HEd diversity offers choice – Harvard expert
[ UniNews Vol. 15, No. 13
24 July - 7 August 2006 ]
Australia should have several different higher education models so that undergraduates have some real choice, leading Harvard educationist, Professor James Wilkinson, told a media conference at the University of Melbourne last week.
“Choice does not have to be in terms of rankings,“ Professor Wilkinson said. “There is a lot of room for variety in the higher education system within an overall framework of quality.”
Professor Wilkinson is head of Harvard’s Derek Bok Center for Learning and Teaching, the body charged with enhancing the quality of teaching and learning in Harvard College.
He was in Melbourne for talks on undergraduate curriculum innovation and to deliver the 2006 Menzies Oration on Higher Education.
Professor Wilkinson believes today’s graduates are likely to have five to eight jobs in their lifetime. “This makes it important that they are equipped with communication, analysis and team-work skills.
“It’s not just voices in academia saying this,” he said. “People in industry and government are saying the same things.
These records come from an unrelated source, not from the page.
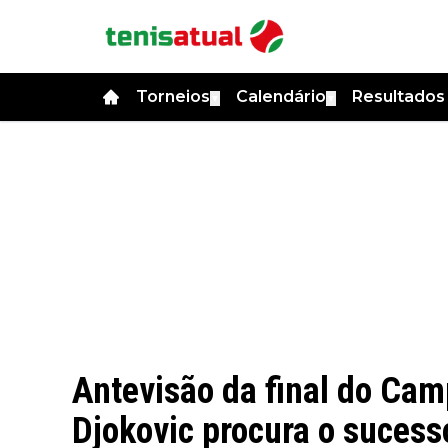
Torneios
Calendário
Resultado
▼
▼
Antevisão da final do Ca
Djokovic procura o sucess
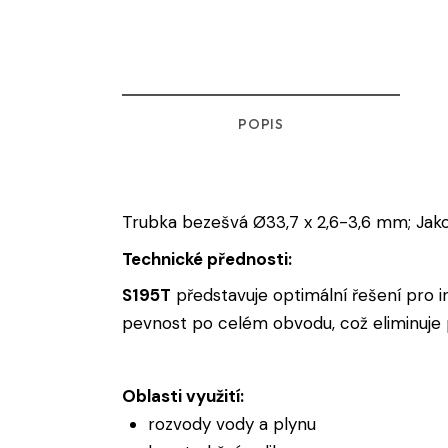
POPIS
Trubka bezešvá Ø33,7 x 2,6-3,6 mm; Jak
Technické přednosti:
S195T
představuje optimální řešení pro i
pevnost po celém obvodu, což eliminuje p
Oblasti využití:
rozvody vody a plynu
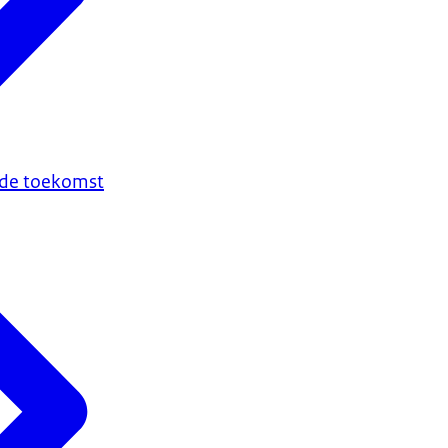
n de toekomst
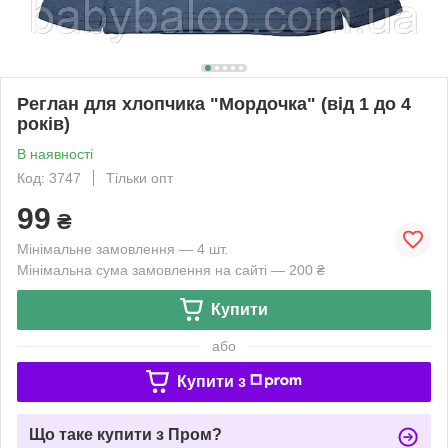
Реглан для хлопчика "Мордочка" (від 1 до 4
років)
В наявності
Код: 3747
Тільки опт
99
₴
Мінімальне замовлення — 4 шт.
Мінімальна сума замовлення на сайті — 200 ₴
Купити
або
Купити з
Що таке купити з Пром?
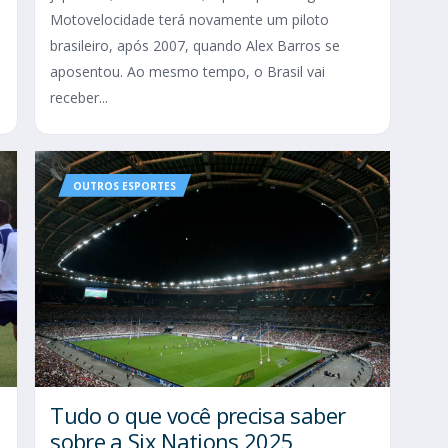
Motovelocidade terá novamente um piloto
brasileiro, após 2007, quando Alex Barros se
aposentou. Ao mesmo tempo, o Brasil vai
receber...
OUTROS ESPORTES
Tudo o que você precisa saber
sobre a Six Nations 2025​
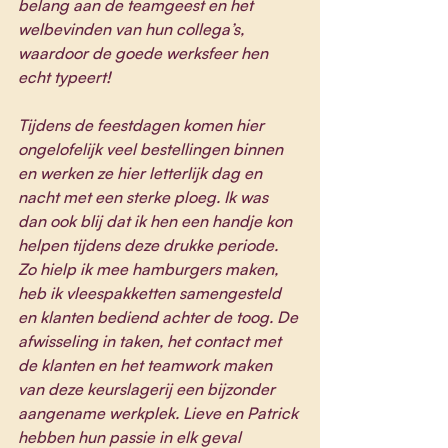
belang aan de teamgeest en het 
welbevinden van hun collega’s, 
waardoor de goede werksfeer hen 
echt typeert! 
Tijdens de feestdagen komen hier 
ongelofelijk veel bestellingen binnen 
en werken ze hier letterlijk dag en 
nacht met een sterke ploeg. Ik was 
dan ook blij dat ik hen een handje kon 
helpen tijdens deze drukke periode. 
Zo hielp ik mee hamburgers maken, 
heb ik vleespakketten samengesteld 
en klanten bediend achter de toog. De 
afwisseling in taken, het contact met 
de klanten en het teamwork maken 
van deze keurslagerij een bijzonder 
aangename werkplek. Lieve en Patrick 
hebben hun passie in elk geval 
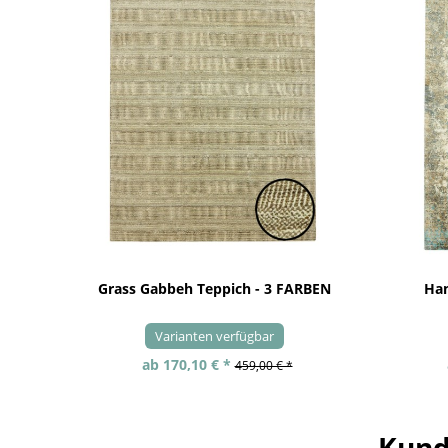
Grass Gabbeh Teppich - 3 FARBEN
Han
Varianten verfügbar
ab 170,10 € *
459,00 € *
Kund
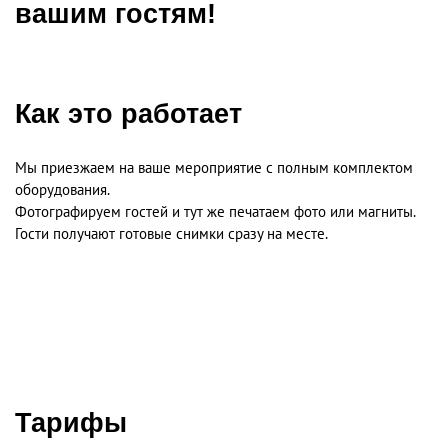
вашим гостям!
Как это работает
Мы приезжаем на ваше мероприятие с полным комплектом
оборудования.
Фотографируем гостей и тут же печатаем фото или магниты.
Гости получают готовые снимки сразу на месте.
Тарифы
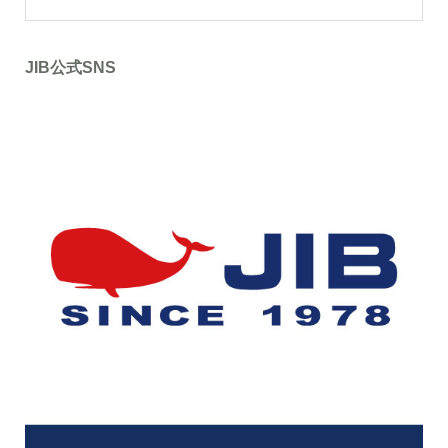
JIB公式SNS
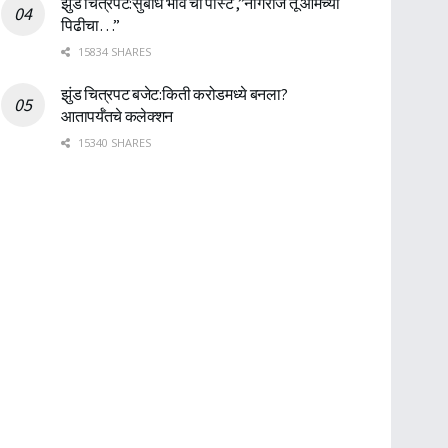
झुंड चित्रपट:सुबोध भावे ची पोस्ट ,”नागराज तू आमच्या
पिढीचा…”
15834 SHARES
झुंड चित्रपट बजेट:किती करोडमध्ये बनला?
आतापर्यँतचे कलेक्शन
15340 SHARES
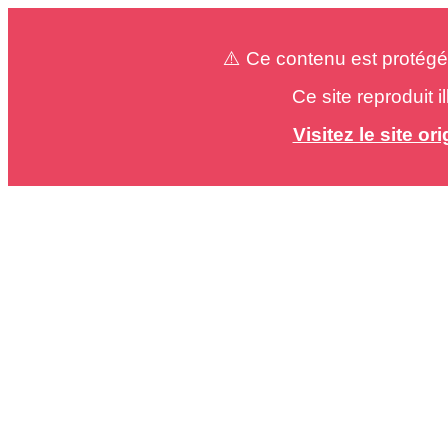
⚠️ Ce contenu est protégé
Ce site reproduit 
Visitez le site o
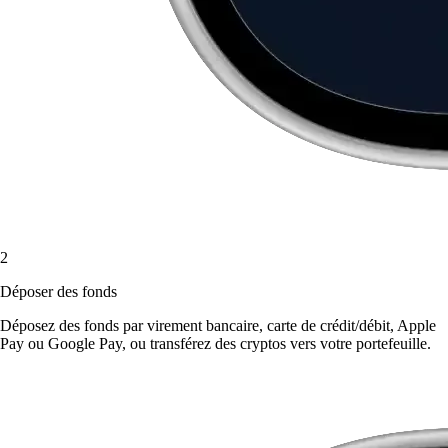
2
Déposer des fonds
Déposez des fonds par virement bancaire, carte de crédit/débit, Apple
Pay ou Google Pay, ou transférez des cryptos vers votre portefeuille.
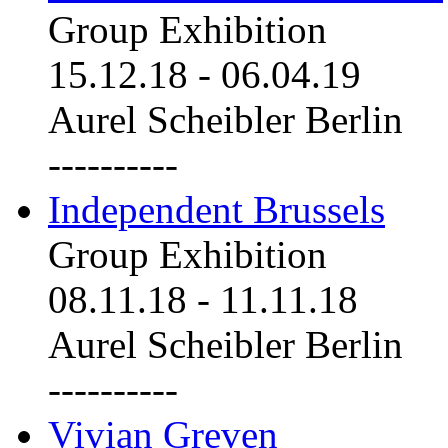
Group Exhibition
15.12.18
-
06.04.19
Aurel Scheibler Berlin
----------
Independent Brussels
Group Exhibition
08.11.18
-
11.11.18
Aurel Scheibler Berlin
----------
Vivian Greven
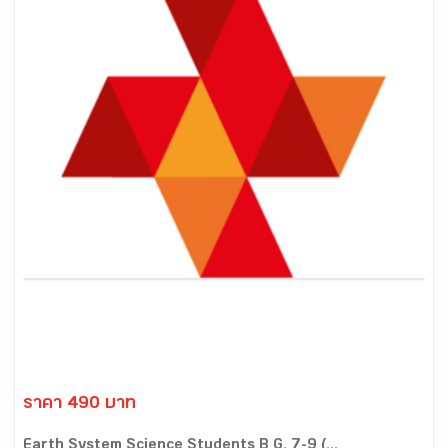
ราคา 490 บาท
Earth System Science Students B G. 7-9 (...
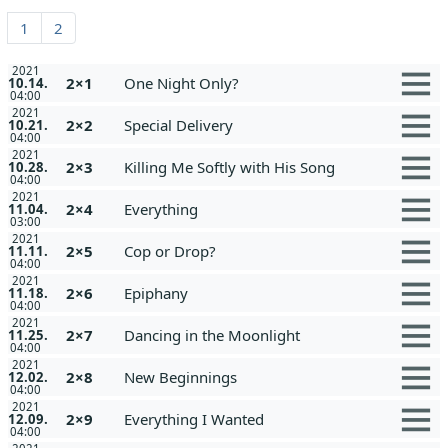
1
2
2021
2×1
One Night Only?
10.14.
04:00
2021
2×2
Special Delivery
10.21.
04:00
2021
2×3
Killing Me Softly with His Song
10.28.
04:00
2021
2×4
Everything
11.04.
03:00
2021
2×5
Cop or Drop?
11.11.
04:00
2021
2×6
Epiphany
11.18.
04:00
2021
2×7
Dancing in the Moonlight
11.25.
04:00
2021
2×8
New Beginnings
12.02.
04:00
2021
2×9
Everything I Wanted
12.09.
04:00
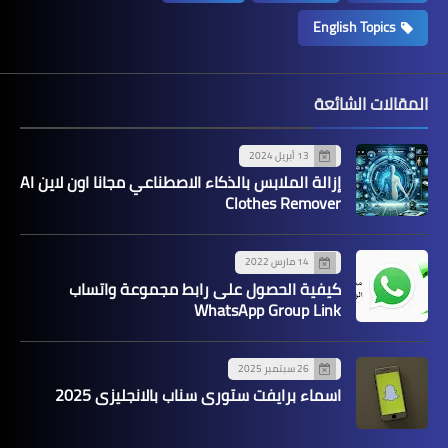
English Topics
المقالات الشائعة
13 أبريل 2024
إزالة الملابس بالذكاء الاصطناعي مجانا اون لاين AI
Clothes Remover
14 مارس 2022
كيفية الحصول على رابط مجموعة واتساب
WhatsApp Group Link
26 سبتمبر 2025
اسماء برايفت ستوري سناب بالانجليزي 2025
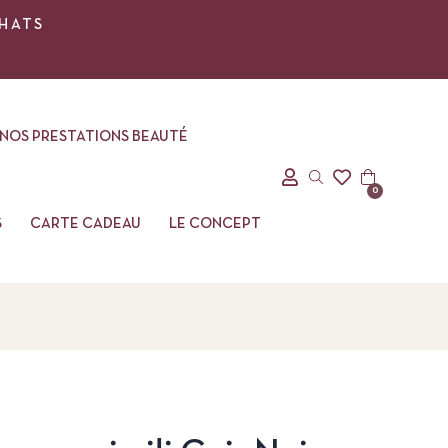
CHATS
NOS PRESTATIONS BEAUTÉ
0
S
CARTE CADEAU
LE CONCEPT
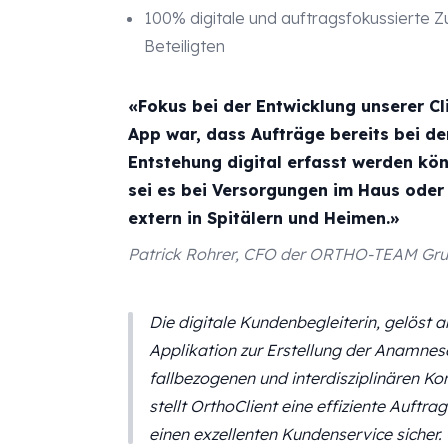
100% digitale und auftragsfokussierte 
Beteiligten
«Fokus bei der Entwicklung unserer Cl
App war, dass Aufträge bereits bei de
Entstehung digital erfasst werden kö
sei es bei Versorgungen im Haus oder
extern in Spitälern und Heimen.»
Patrick Rohrer, CFO der ORTHO-TEAM Gr
Die digitale Kundenbegleiterin, gelöst a
Applikation zur Erstellung der Anamnese
fallbezogenen und interdisziplinären 
stellt OrthoClient eine effiziente Auftr
einen exzellenten Kundenservice sicher.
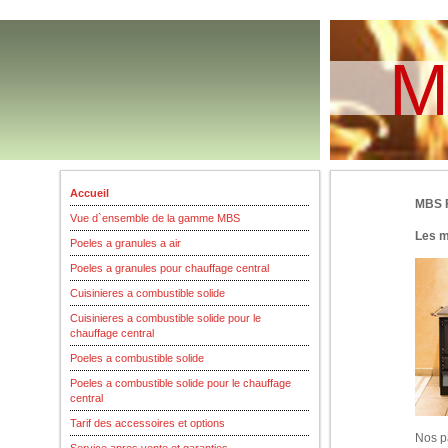
M
Accueil
MBS F
Vue d`ensemble de la gamme MBS
Les m
Poeles a granules a air
Poeles a granules pour chauffage central
Cuisinieres a combustible solide
Cuisinieres a combustible solide pour le
chauffage central
Poeles a combustible solide
Poeles a combustible solide pour le chauffage
central
Tarif des accessoires et options
Nos pa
Employers want these skills.”
On the other hand, he warns, in an age of constantly changing knowledge early specialisation in undergraduate programs can result in learning that has to be ‘unlearned’.
Professor Wilkinson had praise for the University’s Melbourne Model, noting that it had not been taken ‘wholesale’ from the Bologna or US models. “It has been well thought out and customised to Australian conditions,” he said.
“I don’t think Australian higher education has any choice but to diversify and innovate now,” he said. “There’s a long lead time in education. It is not smart just to think that what worked well in the past might work in the future.”